We deny the protest.

The decision issued on the date below was subject to a GAO Protective Order. This redacted version has been approved for public release.


Matter of:  Mechanix Wear, Inc.

File:  B-416704.3

Date:  May 6, 2019

Frank S. Murray, Esq., David T. Ralston, Jr., Esq., Micah T. Zomer, Esq., and Krista A. Nunez, Esq., Foley & Lardner LLP, for the protester.
Allison Colsey Eck, Esq., Defense Logistics Agency, for the agency.
Alexander O. Levine, Esq., and Jennifer D. Westfall-McGrail, Esq., Office of the General Counsel, GAO, participated in the preparation of the decision.


Protest challenging solicitation’s domestic source restriction is denied where the agency reasonably concluded that the restriction was required by the Berry Amendment.


Mechanix Wear, Inc., a small business located in Valencia, California, challenges the terms of request for proposals (RFP) No. SPE1C1-18-R-0093, issued by the Defense Logistics Agency (DLA) for the procurement of Army combat gloves with capacitive capability, i.e., the capability to be used with touchscreens.  The protester contends that the solicitation improperly applied the Berry Amendment to impose a domestic sourcing requirement on the processing of one of the glove components. 

We deny the protest.


The solicitation was issued on July 3, 2018, seeking to award an indefinite-delivery, indefinite-quantity contract with a 1-year base period and three 1-year option periods for the order of combat gloves with capacitive capability.  RFP at 9.  The solicitation anticipated an estimated quantity of 200,000 pairs of gloves in the base period and 210,000 pairs for each option period.  Id. at 13.  The total number of gloves that could be potentially acquired under the resulting contract was 1,037,500 pairs.  Id.

The solicitation included Defense Federal Acquisition Regulation Supplement (DFARS) clause 252.225-7012, “Preference for Certain Domestic Commodities,” which implements the Berry Amendment.  Id. at 35-36.  The Berry Amendment generally restricts the Department of Defense’s expenditure of funds for certain articles and items to domestically produced products.  See 10 U.S.C. § 2533a(b).  DFARS clause 252.225-7012(b) states that:

The Contractor shall deliver under this contract only such of the following items, either as end products or components, that have been grown, reprocessed, reused, or produced in the United States . . . (2) Clothing and the materials and components thereof. . . Clothing includes items such as . . . handwear. . . . 

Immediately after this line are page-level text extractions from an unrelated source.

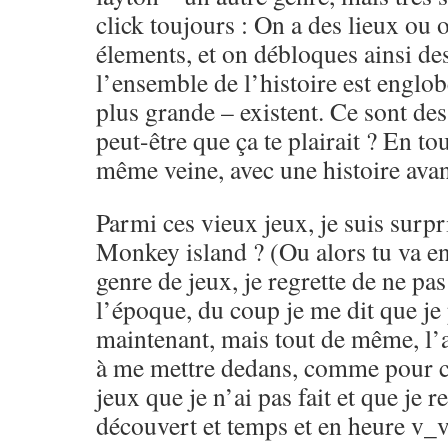
click toujours : On a des lieux ou o
élements, et on débloques ainsi de
l’ensemble de l’histoire est engl
plus grande – existent. Ce sont de
peut-être que ça te plairait ? En tou
même veine, avec une histoire avan
Parmi ces vieux jeux, je suis surpr
Monkey island ? (Ou alors tu va en 
genre de jeux, je regrette de ne pas
l’époque, du coup je me dit que je
maintenant, mais tout de même, l’a
à me mettre dedans, comme pour ce
jeux que je n’ai pas fait et que je r
découvert et temps et en heure v_v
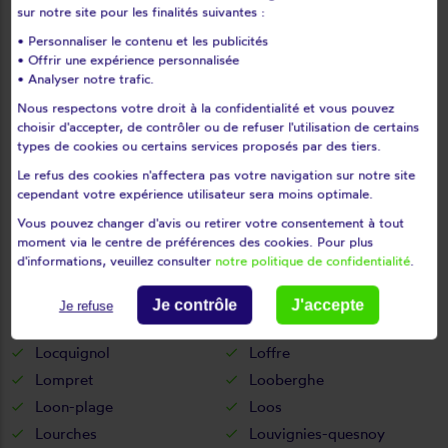
Larouillies
Lauwin-planque
sur notre site pour les finalités suivantes :
Le cateau-cambrésis
Le doulieu
• Personnaliser le contenu et les publicités
Le maisnil
Le quesnoy
• Offrir une expérience personnalisée
• Analyser notre trafic.
Lecelles
Lécluse
Nous respectons votre droit à la confidentialité et vous pouvez
Lederzeele
Ledringhem
choisir d'accepter, de contrôler ou de refuser l'utilisation de certains
Leers
Leffrinckoucke
types de cookies ou certains services proposés par des tiers.
Les moëres
Les rues-des-vignes
Le refus des cookies n'affectera pas votre navigation sur notre site
Lesdain
Lesquin
cependant votre expérience utilisateur sera moins optimale.
Leval
Lewarde
Vous pouvez changer d'avis ou retirer votre consentement à tout
moment via le centre de préférences des cookies. Pour plus
Lez-fontaine
Lezennes
d'informations, veuillez consulter
notre politique de confidentialité
.
Liessies
Lieu-saint-amand
Ligny-en-cambrésis
Lille
Je contrôle
J'accepte
Je refuse
Limont-fontaine
Linselles
Locquignol
Loffre
Lompret
Looberghe
Loon-plage
Loos
Lourches
Louvignies-quesnoy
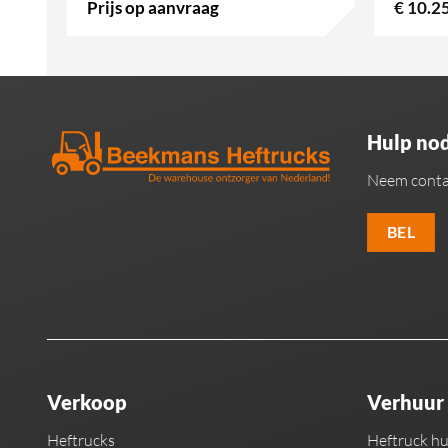
Prijs op aanvraag
€
10.2
Hulp nod
Neem conta
BEL
Verkoop
Verhuur
Heftrucks
Heftruck h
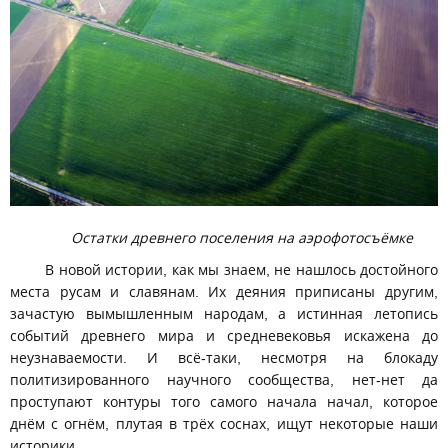
Остатки древнего поселения на аэрофотосъёмке
В новой истории, как мы знаем, не нашлось достойного
места русам и славянам. Их деяния приписаны другим,
зачастую вымышленным народам, а истинная летопись
событий древнего мира и средневековья искажена до
неузнаваемости. И всё-таки, несмотря на блокаду
политизированного научного сообщества, нет-нет да
проступают контуры того самого начала начал, которое
днём с огнём, плутая в трёх соснах, ищут некоторые наши
историки.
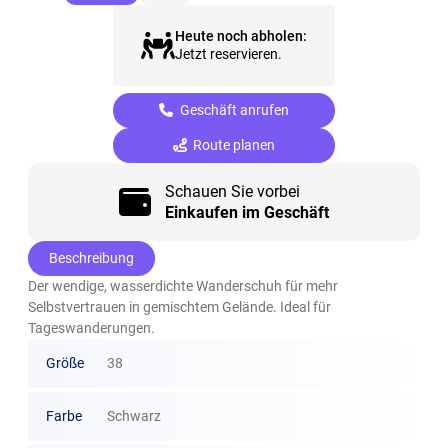
Heute noch abholen:
Jetzt reservieren.
Geschäft anrufen
Route planen
Schauen Sie vorbei
Einkaufen im Geschäft
Beschreibung
Der wendige, wasserdichte Wanderschuh für mehr
Selbstvertrauen in gemischtem Gelände. Ideal für
Tageswanderungen.
Größe
38
Farbe
Schwarz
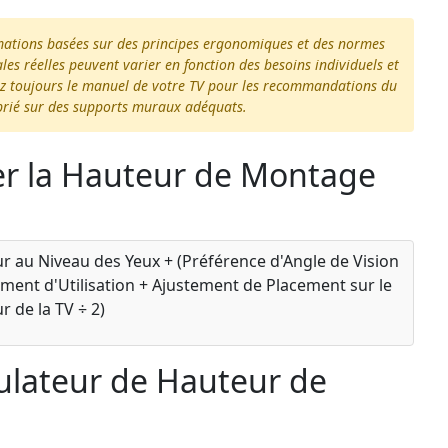
timations basées sur des principes ergonomiques et des normes
es réelles peuvent varier en fonction des besoins individuels et
tez toujours le manuel de votre TV pour les recommandations du
prié sur des supports muraux adéquats.
er la Hauteur de Montage
r au Niveau des Yeux + (Préférence d'Angle de Vision
stement d'Utilisation + Ajustement de Placement sur le
 de la TV ÷ 2)
culateur de Hauteur de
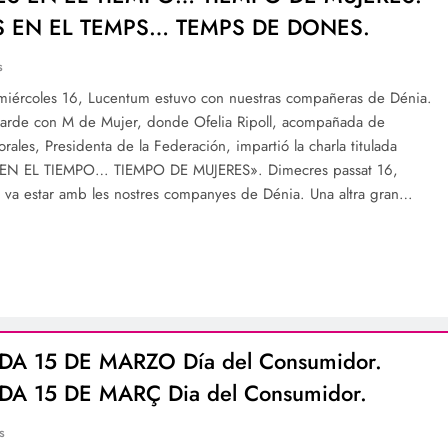
 EN EL TEMPS… TEMPS DE DONES.
s
miércoles 16, Lucentum estuvo con nuestras compañeras de Dénia.
tarde con M de Mujer, donde Ofelia Ripoll, acompañada de
ales, Presidenta de la Federación, impartió la charla titulada
EN EL TIEMPO… TIEMPO DE MUJERES». Dimecres passat 16,
va estar amb les nostres companyes de Dénia. Una altra gran…
A 15 DE MARZO Día del Consumidor.
A 15 DE MARÇ Dia del Consumidor.
s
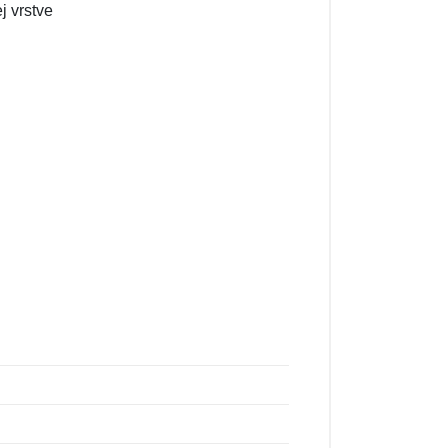
j vrstve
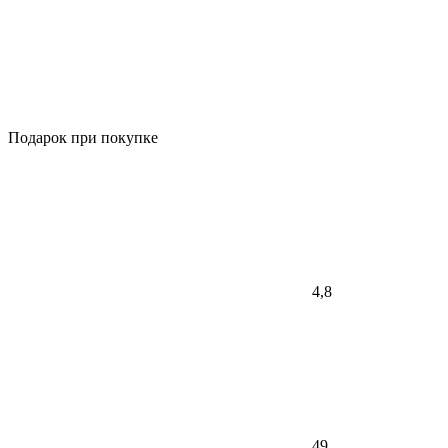
Подарок при покупке
4,8
49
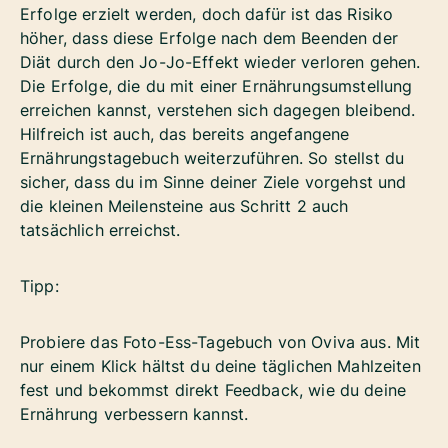
Erfolge erzielt werden, doch dafür ist das Risiko
höher, dass diese Erfolge nach dem Beenden der
Diät durch den Jo-Jo-Effekt wieder verloren gehen.
Die Erfolge, die du mit einer Ernährungsumstellung
erreichen kannst, verstehen sich dagegen bleibend.
Hilfreich ist auch, das bereits angefangene
Ernährungstagebuch weiterzuführen. So stellst du
sicher, dass du im Sinne deiner Ziele vorgehst und
die kleinen Meilensteine aus Schritt 2 auch
tatsächlich erreichst.
Tipp:
Probiere das Foto-Ess-Tagebuch von Oviva aus. Mit
nur einem Klick hältst du deine täglichen Mahlzeiten
fest und bekommst direkt Feedback, wie du deine
Ernährung verbessern kannst.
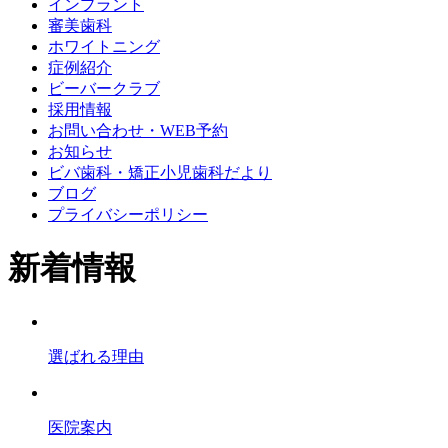
インプラント
審美歯科
ホワイトニング
症例紹介
ビーバークラブ
採用情報
お問い合わせ・WEB予約
お知らせ
ビバ歯科・矯正小児歯科だより
ブログ
プライバシーポリシー
新着情報
選ばれる理由
医院案内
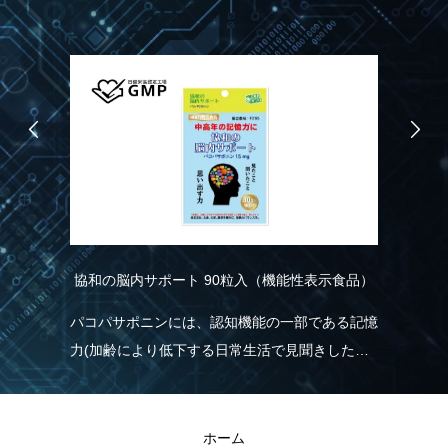
協和の脳内サポート 90粒入（機能性表示食品）
R
こ
り
パコパサポニンには、認知機能の一部である記憶
れ
力(加齢により低下する日常生活で見聞きした情
実
く
報を覚え、思い出す力)を維持する機能があるこ
現
とが報告されています。
きる
R
ホーム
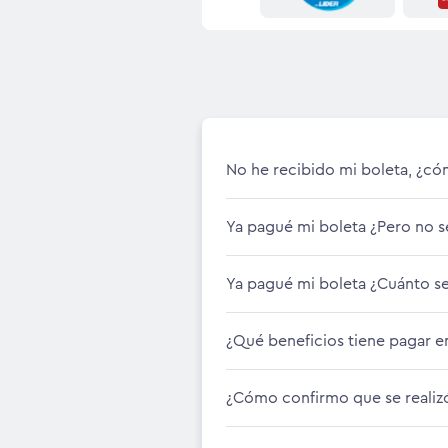
No he recibido mi boleta, ¿c
Ya pagué mi boleta ¿Pero no 
Ya pagué mi boleta ¿Cuánto se
¿Qué beneficios tiene pagar en
¿Cómo confirmo que se realiz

The clause also provides several exceptions to this restriction, including an exception for “items listed in section 25.104(a) of the Federal Acquisition Regulation (FAR).”  DFARS clause 252.225-7012(c)(1).  One item listed at FAR § 25.104(a) is “[g]oat and kidskins.” 

The RFP specifications required that the leather used in the gloves be made from goat and kidskin (goat/kidskin).  Purchase Description Specifications at 6.  Kidskin leather is a type of leather that is commonly made from the skin of young goats.  To produce leather, recently flayed goat/kidskins are initially preserved using a brining and salting process to protect the skins against putrefaction, which is the process by which organic matter decays.  Contracting Officer’s Statement/Memorandum of Law at 7.  The next step is a set of processes collectively referred to as beamhouse processing, where the non-structural components of the skins are removed to leave a collagen fiber network ready for tanning.  Id.  The last stage of beamhouse processing is pickling, where the skins are treated with acid to render the collagen resistant to bacterial attack and to enable the penetration of chromium as part of the chrome tanning stage.  Id. at 8.  A biocide is normally added at the pickling stage to increase the resistance to molds and yeast.  Id.  Following pickling, in a relatively small number of cases, the pickled material is subject to a pre-tanning stage, where the collagen is temporarily stabilized to allow mechanical processing prior to tanning or to allow storage and shipping.  Id. 

Following the beamhouse processing and pre-tanning steps, the skins are tanned.  In the tanning stage, the skin is treated with a solution of tanning agent (usually chromium), which, once it has penetrated the substrate, reacts with the collagen in a cross-linking effect to enable the material to become permanently resistant to bacterial attack.  Tanning is the first stage at which the treated material can be called leather.  Id. at 8.

The solicitation, as originally issued, stated that while pickled-state goat/kidskin from foreign sources could be used, all tanning and processing of the goat/kidskin must be done domestically.  RFP at 14.  On August 1, 201, DLA issued RFP amendment 1, which changed this requirement by prohibiting the use of foreign goat/kidskin, stating:  “All Goat/Kidskin ‘MUST’ be 100% Domestic to include all tanning process.”  RFP amend. 1 at 2. 

Mechanix Wear filed a pre-award protest of this restriction, which our Office docketed as B-416704.1.[1]  The protester asserted that, as a result of the DFARS exception for items listed at FAR § 25.104(a), goat/kidskins are exempt from the Berry Amendment’s domestic restrictions.  In response to this argument, DLA argued that the exception did not apply, because the agency’s market research indicated that goat/kidskins were available in sufficient quantity and quality to meet the agency’s needs. 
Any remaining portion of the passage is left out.